Monorepo Git techniques: sparse checkout, partial clones, and staying fast at scale
A 5 GB monorepo with a 14-minute clone is fixable. Sparse checkout, partial clones, commit-graph, and fsmonitor — practical Git techniques for monorepos at scale.
A new engineer joined a team I work with last month. On her first day, she ran git clone. Fourteen minutes later, she had a 5 GB working directory containing forty services, half of which she would never touch. Her laptop fans never stopped.
Monorepos work. Google, Meta, Stripe, and many others run them at huge scale. But "monorepo" out of the box, with default Git settings, gets slow as the repo grows. The fix is not to abandon the model. The fix is a handful of Git features — most of them recent, all of them well-supported — that make a big repo feel small on each engineer's machine.
This post is the operational companion to the strategy posts in this series. It covers what a monorepo actually is, why companies use them, and the specific Git commands and configuration that keep one fast at scale.
What a monorepo actually is
A monorepo is one Git repository that contains many projects. Inside, you might have:
my-monorepo/
├── apps/
│ ├── web/
│ ├── mobile/
│ └── admin/
├── services/
│ ├── auth/
│ ├── billing/
│ ├── search/
│ └── notifications/
├── libs/
│ ├── ui-components/
│ ├── api-client/
│ └── shared-types/
└── infra/
├── terraform/
└── k8s/
Each folder might be its own deployable thing. The point of putting them in one repo is atomic cross-project changes. If you change libs/api-client, you can update every consumer in services/ and apps/ in the same commit. With multi-repo, that change requires N PRs across N repos, often merged in a careful order.
This is the upside. The downside is the repo gets large, and naive git operations get slow.
Why companies use monorepos
The case for monorepos is well documented. Three primary sources worth reading:
- Google's 2016 paper, "Why Google Stores Billions of Lines of Code in a Single Repository," describes the technical and organisational reasons their monorepo works at the scale of thousands of engineers and tens of millions of files.
- Meta has written about Sapling, the source-control tool they built to handle their own monorepo when Git could not keep up.
- Microsoft has written about Scalar and partial clones, which were partly motivated by the Windows codebase migration to Git.
The recurring themes: atomic cross-project changes, shared tooling, one place to search, easier dependency management. The recurring caveat: at large scale, you need specialised tooling.
The good news for most teams: you are not Google. You can get most of the monorepo benefits with techniques that are now part of plain git, no exotic tooling required.
Sparse checkout: don't download files you don't use
Sparse checkout lets you have the full repo history but only check out a subset of files into your working directory.

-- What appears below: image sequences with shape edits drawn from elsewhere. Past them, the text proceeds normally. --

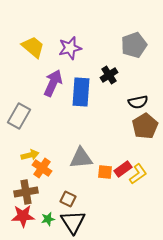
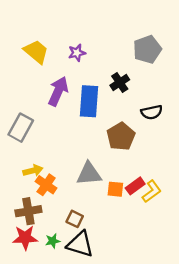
purple star: (70, 48) -> (77, 53), size x0.7
brown pentagon: (145, 126) -> (121, 136), moved
black triangle: (73, 222) -> (80, 244), turned -40

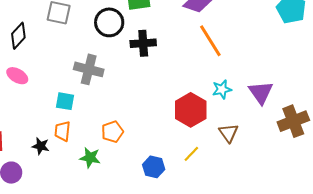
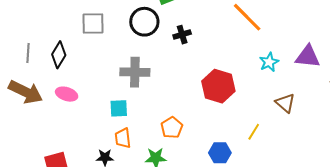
black cross: (143, 43) -> (182, 35), size x0.7
purple triangle: (261, 92) -> (308, 56), turned -36
red hexagon: (191, 110) -> (218, 86), moved

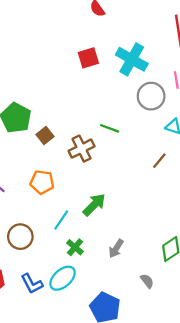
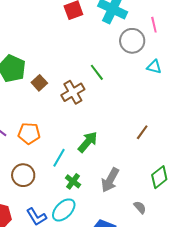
green line: (110, 128) -> (97, 72), turned 36
brown line: (159, 161) -> (142, 132), moved
orange pentagon: (42, 182) -> (29, 133), moved
gray arrow: (116, 248) -> (110, 180), size x1.4

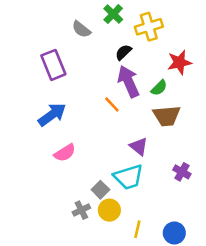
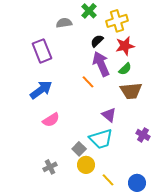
gray semicircle: (81, 29) -> (64, 23), turned 133
red star: (179, 62) -> (125, 46), moved
gray cross: (81, 210) -> (50, 167), moved
yellow line: (137, 229) -> (108, 180), turned -56

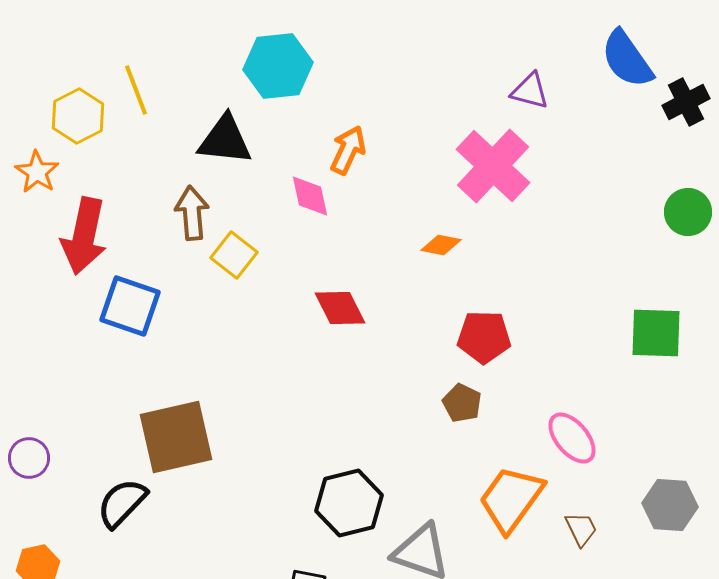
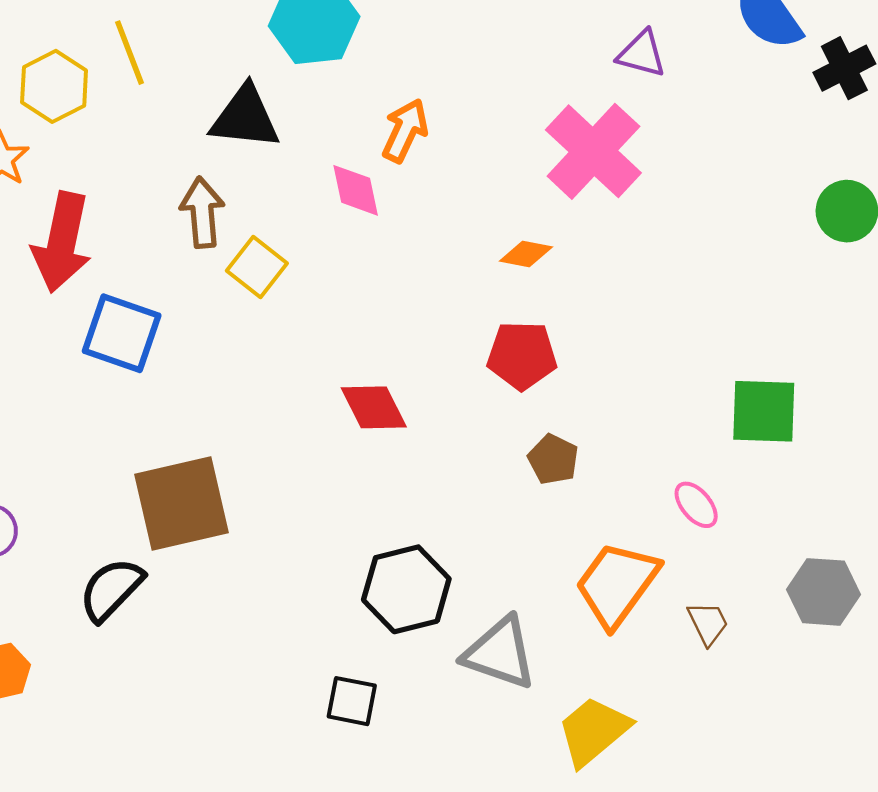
red diamond: (340, 308) -> (374, 407), moved
green square: (656, 333) -> (764, 411), moved
red pentagon: (484, 337) -> (522, 355), moved
pink ellipse: (572, 438) -> (696, 505), size x0.7

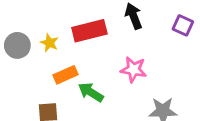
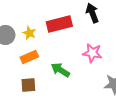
orange rectangle: (65, 75) -> (29, 57), moved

The engineer working on services/billing/ does not need apps/mobile/ on disk.
The modern interface is git sparse-checkout, added in Git 2.25. The reference is the git-sparse-checkout(1) man page.
Set it up:
# Clone normally
git clone https://github.com/org/monorepo.git
cd monorepo
# Enable sparse checkout in "cone" mode (faster, simpler)
git sparse-checkout init --cone
# Pick the directories you want
git sparse-checkout set services/billing libs/api-client libs/shared-types
After set, your working directory shrinks to just those folders (plus top-level files). The other directories still exist in .git/objects but are not on disk. git pull, git checkout, git status all run faster because they have less to scan.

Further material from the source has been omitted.